That’s Not Wealth But Death.

The Bible first introduced Nabal as a churlish and evil man from Caleb’s house.

Caleb was a companion of Joshua and Moses, a man of bravery and faith who knew the ability of God and gave service to Him.

Nabal’s reply to David’s servants further explains the kind of person he was. A man with a loose mouth and one without wisdom, understanding, and kindness. 

This has been his lifestyle and manner of approach to people, and because there haven’t been immediate repercussions, the desire for a change was far from him.

His wife and servants knew about his nasty character and were already fed up but kept interceding on his behalf whenever an opportunity presented itself.

And in the case of king David, it was no different. 

The servants were so irritated and angry that they told their master’s wife Abigail that their ‘master is such a son of Belial, that a man cannot speak to him.’ Ist Samuel 25:17(b)

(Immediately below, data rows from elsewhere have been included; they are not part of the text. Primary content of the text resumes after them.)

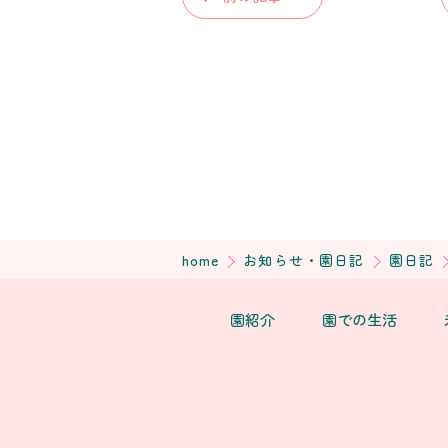
home
お知らせ・園日記
園日記
園紹介
園での生活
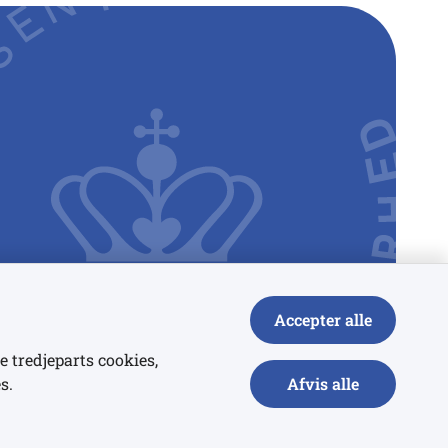
Accepter alle
e tredjeparts cookies,
s.
Afvis alle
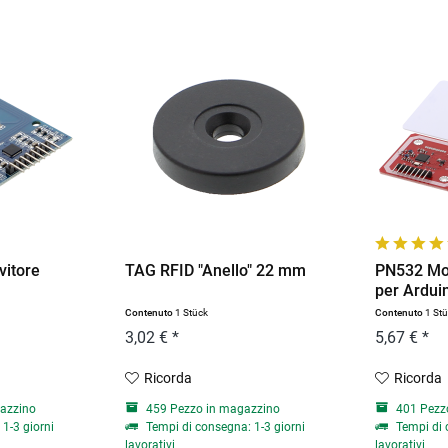
vitore
TAG RFID "Anello" 22 mm
PN532 Mo
per Ardui
Contenuto
1 Stück
Contenuto
1 St
3,02 € *
5,67 € *
Ricorda
Ricorda
azzino
459 Pezzo in magazzino
401 Pezz
1-3 giorni
Tempi di consegna: 1-3 giorni
Tempi di 
lavorativi
lavorativi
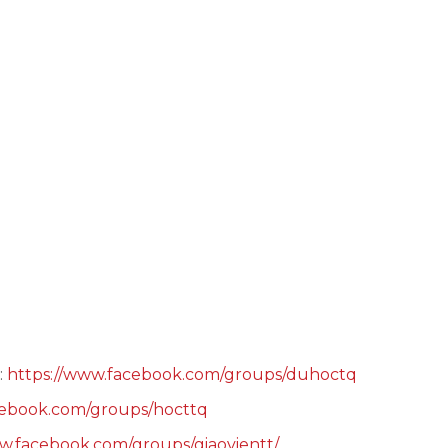
:
https://www.facebook.com/groups/duhoctq
cebook.com/groups/hocttq
w.facebook.com/groups/giaovientt/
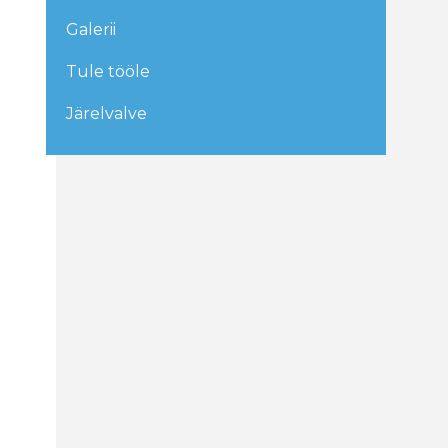
Galerii
Tule tööle
Järelvalve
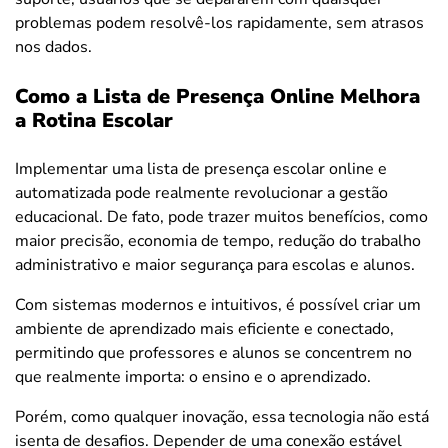
problemas podem resolvê-los rapidamente, sem atrasos
nos dados.
Como a Lista de Presença Online Melhora
a Rotina Escolar
Implementar uma lista de presença escolar online e
automatizada pode realmente revolucionar a gestão
educacional. De fato, pode trazer muitos benefícios, como
maior precisão, economia de tempo, redução do trabalho
administrativo e maior segurança para escolas e alunos.
Com sistemas modernos e intuitivos, é possível criar um
ambiente de aprendizado mais eficiente e conectado,
permitindo que professores e alunos se concentrem no
que realmente importa: o ensino e o aprendizado.
Porém, como qualquer inovação, essa tecnologia não está
isenta de desafios. Depender de uma conexão estável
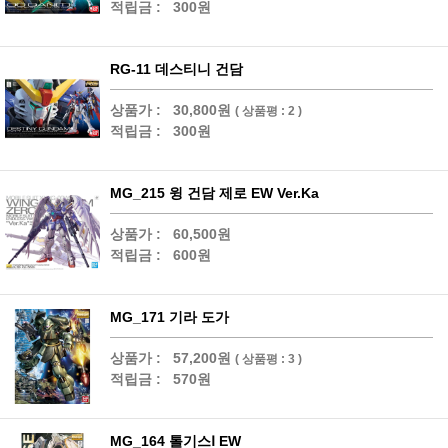
적립금 :
300원
RG-11 데스티니 건담
상품가 :
30,800원
( 상품평 : 2 )
적립금 :
300원
MG_215 윙 건담 제로 EW Ver.Ka
상품가 :
60,500원
적립금 :
600원
MG_171 기라 도가
상품가 :
57,200원
( 상품평 : 3 )
적립금 :
570원
MG_164 톨기스Ⅰ EW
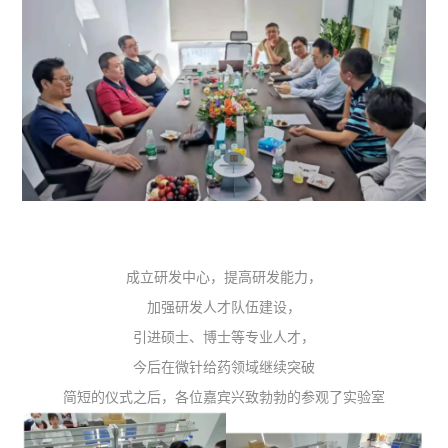
成立研发中心，提高研发能力，
加强研发人才队伍建设，
引进硕士、博士等专业人才，
今后在微针给药领域继续突破
简短的仪式之后，各位嘉宾兴致勃勃的参观了实验室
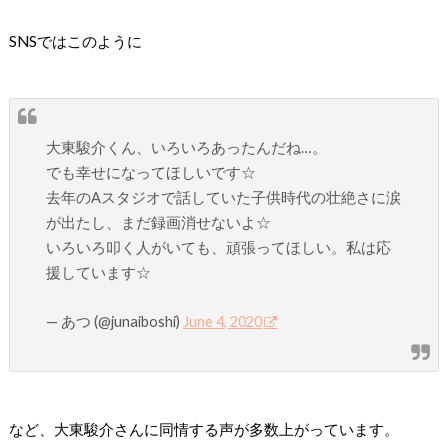
SNSではこのように
大東駿介くん、いろいろあったんだね…。
でも幸せになってほしいです☆
去年のAスタジオで話していた子供時代の壮絶さに涙
が出たし、まだ録画消せないよ☆
いろいろ叩く人がいても、頑張ってほしい。私は応
援しています☆
— あつ (@junaiboshi)
June 4, 2020
など、大東駿介さんに同情する声が多数上がっています。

Abigail, who was so full of wisdom, understanding, and a peaceful woman, went to intercede on behalf of her husband. Her act saved the entire household of Nabal. But God did not have it this time around with Nabal. He was so done with Nabal and killed him.

Nabal died because he was adamant about unlearning, learning, and relearning. He was so satisfied with his rude, abusive, and wicked personality. 

He was a blessed man surrounded by a good woman as a wife, loyal, honest, and good servants as well, yet he chose to remain his old self and held on to the path of destruction.

Sometimes when we read the Bible, we are so fast to judge the people who played a negative role. We ask ourselves silent questions or even bring it up in discussions about those Bible characters. Why did Nabal act so foolishly? Why was he so rude? Why this and why that.

But in real life, we aren’t different from such traits possessed by Nabal.

Nabal lived and possessed those nasty characters of his like they were wealth. He was never willing to let go and welcome change. He thought he would always have his way as other times. But so unfortunate for him when he spoke rudely and never showed kindness to God’s servant. 

Nabal was a bag of negativity. He was rude, foolish, wicked, and without kindness. When God remembered him, he remembered him with death.

You may get away with your rude, proud, immoral, and wicked lifestyle now, but it will not be forever. 

Give room for change and embrace it now while you may because you have no clue what tomorrow holds. 

Harken to your Abigail and servants; now while you may. They may be your parents, siblings, pastor, leader, colleagues, friends, servants, employees, or your spouse.

Don’t keep holding on to unpleasant attitudes that aren’t virtues like Nabal because that’s not wealth but death.

Give room for change now while you may.